Plan for GPU acceleration in Windows Server
Applies to: Windows Server 2022, Windows Server 2016, Microsoft Hyper-V Server 2016, Windows Server 2019, Microsoft Hyper-V Server 2019
This article introduces the graphics virtualization capabilities available in Windows Server.
When to use GPU acceleration
Depending on your workload, you may want to consider GPU acceleration. Here's what you should consider before choosing GPU acceleration:
- App and desktop remoting (VDI/DaaS) workloads: If you're building an app or desktop remoting service with Windows Server, consider the catalogue of apps you expect your users to run. Some types of apps, such as CAD/CAM apps, simulation apps, games, and rendering/visualization apps, rely heavily on 3D rendering to deliver smooth and responsive interactivity. Most customers consider GPUs a necessity for a reasonable user experience with these kinds of apps.
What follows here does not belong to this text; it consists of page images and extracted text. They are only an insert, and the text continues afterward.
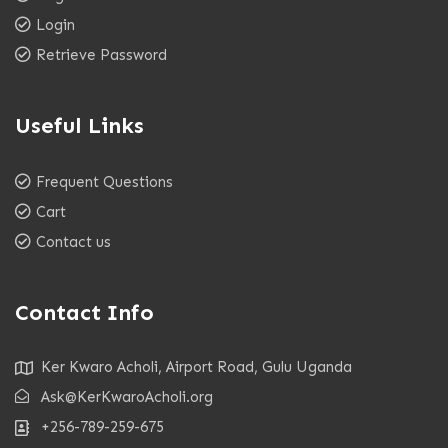
Login
Retrieve Password
Useful Links
Frequent Questions
Cart
Contact us
Contact Info
Ker Kwaro Acholi, Airport Road, Gulu Uganda
Ask@KerKwaroAcholi.org
+256-789-259-675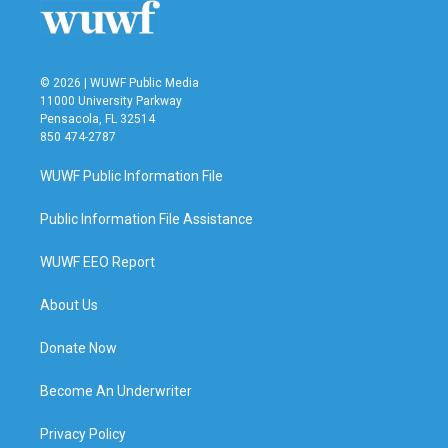
© 2026 | WUWF Public Media
11000 University Parkway
Pensacola, FL 32514
850 474-2787
WUWF Public Information File
Public Information File Assistance
WUWF EEO Report
About Us
Donate Now
Become An Underwriter
Privacy Policy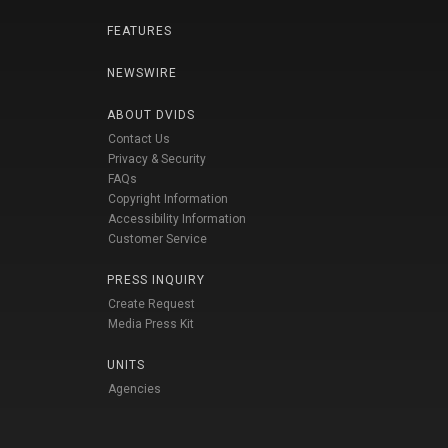
FEATURES
NEWSWIRE
ABOUT DVIDS
Contact Us
Privacy & Security
FAQs
Copyright Information
Accessibility Information
Customer Service
PRESS INQUIRY
Create Request
Media Press Kit
UNITS
Agencies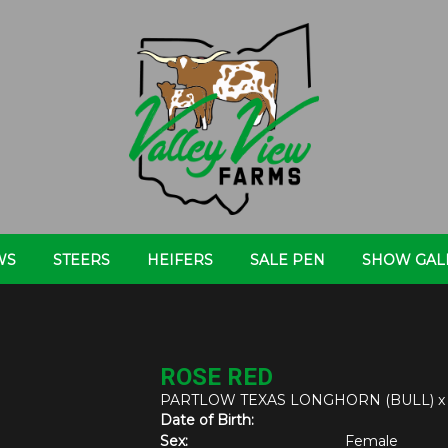
WS
STEERS
HEIFERS
SALE PEN
SHOW GAL
ROSE RED
PARTLOW TEXAS LONGHORN (BULL)
Date of Birth:
Sex:
Female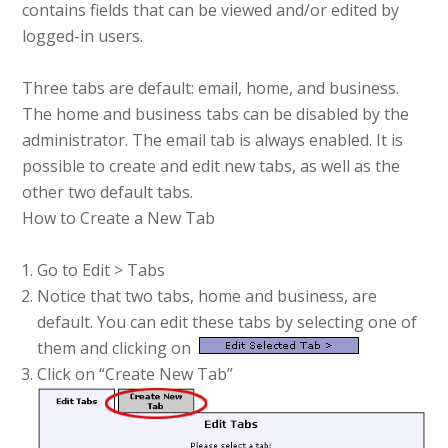
contains fields that can be viewed and/or edited by
logged-in users.
Three tabs are default: email, home, and business.
The home and business tabs can be disabled by the
administrator. The email tab is always enabled. It is
possible to create and edit new tabs, as well as the
other two default tabs.
How to Create a New Tab
Go to Edit > Tabs
Notice that two tabs, home and business, are
default. You can edit these tabs by selecting one of
them and clicking on
Click on “Create New Tab”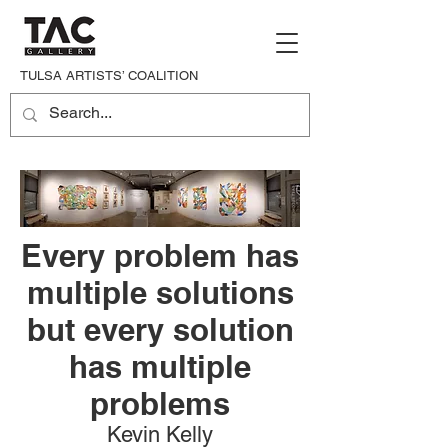
TULSA ARTISTS’ COALITION
Every problem has
multiple solutions
but every solution
has multiple
problems
Kevin Kelly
- Remote rendering, encoding, and visualization workloads: These graphics-oriented workloads tend to rely heavily on a GPU's specialized capabilities, such as efficient 3D rendering and frame encoding/decoding, in order to achieve cost-effectiveness and throughput goals. For this kind of workload, a single GPU-enabled VM may be able to match the throughput of many CPU-only VMs.
- HPC and ML workloads: For highly data-parallel computational workloads, such as high-performance compute and machine learning model training or inference, GPUs can dramatically shorten time to result, time to inference, and training time. Alternatively, they may offer better cost-effectiveness than a CPU-only architecture at a comparable performance level. Many HPC and machine learning frameworks have an option to enable GPU acceleration; consider whether this might benefit your specific workload.
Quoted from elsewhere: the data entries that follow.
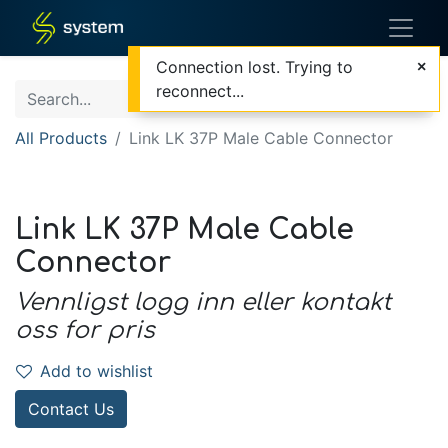
Connection lost. Trying to
reconnect...
All Products
Link LK 37P Male Cable Connector
Link LK 37P Male Cable
Connector
Vennligst logg inn eller kontakt
oss for pris
Add to wishlist
Contact Us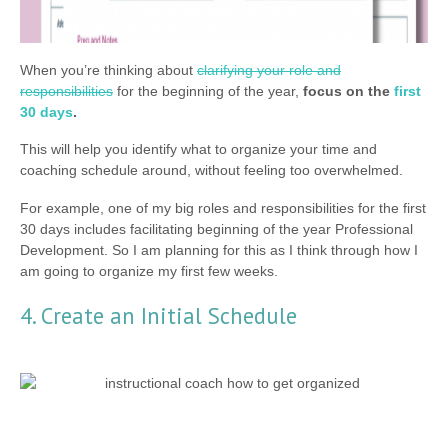
When you’re thinking about
clarifying your role and
responsibilities
for the beginning of the year,
focus on the
first
30 days
.
This will help you identify what to organize your time and
coaching schedule around, without feeling too overwhelmed.
For example, one of my big roles and responsibilities for the first
30 days includes facilitating beginning of the year Professional
Development. So I am planning for this as I think through how I
am going to organize my first few weeks.
4. Create an Initial Schedule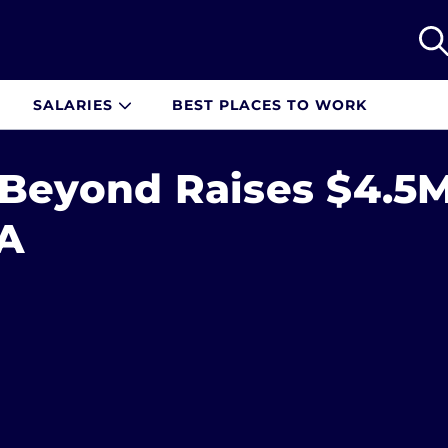
SALARIES
BEST PLACES TO WORK
 Beyond Raises $4.5
 A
GPU virtualization in Windows Server
GPU virtualization technologies enable GPU acceleration in a virtualized environment, typically within virtual machines. If your workload is virtualized with Hyper-V, then you'll need to employ graphics virtualization in order to provide GPU acceleration from the physical GPU to your virtualized apps or services. However, if your workload runs directly on physical Windows Server hosts, then you have no need for graphics virtualization; your apps and services already have access to the GPU capabilities and APIs natively supported in Windows Server.
The following graphics virtualization technologies are available to Hyper-V VMs in Windows Server:
In addition to VM workloads, Windows Server also supports GPU acceleration of containerized workloads within Windows Containers. For more information, see GPU Acceleration in Windows containers.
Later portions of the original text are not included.